§ **Activity**:
Will you write out, word for word, every line from the one with "eres para todos" to the final line of the data below, with the pictures left out?

....................

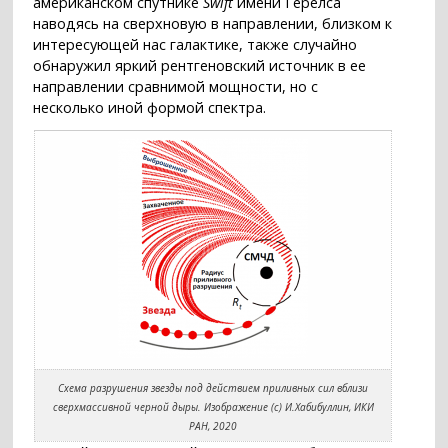
американском спутнике
Swift
имени Герелса
наводясь на сверхновую в направлении, близком к
интересующей нас галактике, также случайно
обнаружил яркий рентгеновский источник в ее
направлении сравнимой мощности, но с
несколько иной формой спектра.
Схема разрушения звезды под действием приливных сил вблизи
сверхмассивной черной дыры. Изображение (с) И.Хабибуллин, ИКИ
РАН, 2020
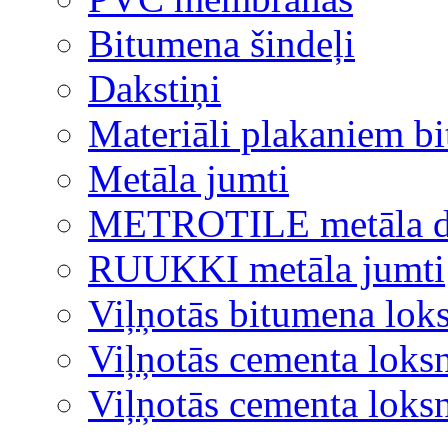
Bitumena šindeļi
Dakstiņi
Materiāli plakaniem b
Metāla jumti
METROTILE metāla d
RUUKKI metāla jumti
Viļņotās bitumena lok
Viļņotās cementa loks
Viļņotās cementa lok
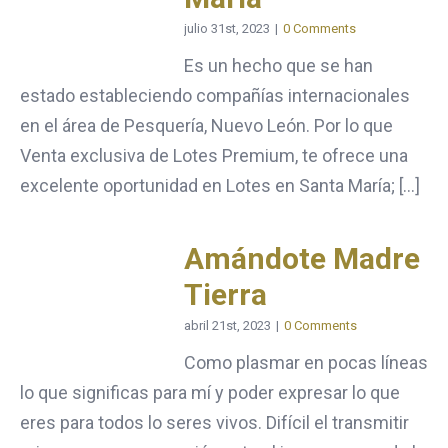
julio 31st, 2023
|
0 Comments
Es un hecho que se han
estado estableciendo compañías internacionales
en el área de Pesquería, Nuevo León. Por lo que
Venta exclusiva de Lotes Premium, te ofrece una
excelente oportunidad en Lotes en Santa María; [...]
Amándote Madre
Tierra
abril 21st, 2023
|
0 Comments
Como plasmar en pocas líneas
lo que significas para mí y poder expresar lo que
eres para todos lo seres vivos. Difícil el transmitir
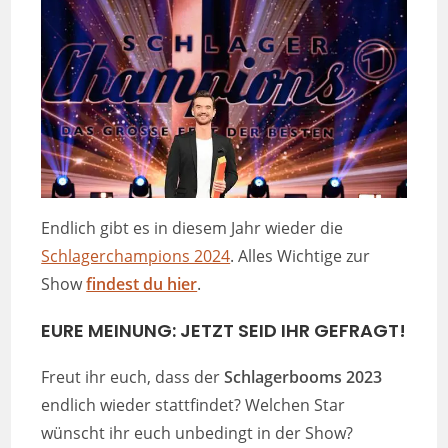
Endlich gibt es in diesem Jahr wieder die
Schlagerchampions 2024
. Alles Wichtige zur
Show
findest du hier
.
EURE MEINUNG: JETZT SEID IHR GEFRAGT
!
Freut ihr euch, dass der
Schlagerbooms 2023
endlich wieder stattfindet? Welchen Star
wünscht ihr euch unbedingt in der Show?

....................

§ **Reply to the exercise**:
eres para todos lo seres vivos. Difícil el transmitir
Endlich gibt es in diesem Jahr wieder die
Schlagerchampions 2024
. Alles Wichtige zur
Show
findest du hier
.
EURE MEINUNG: JETZT SEID IHR GEFRAGT
!
Freut ihr euch, dass der
Schlagerbooms 2023
endlich wieder stattfindet? Welchen Star
wünscht ihr euch unbedingt in der Show?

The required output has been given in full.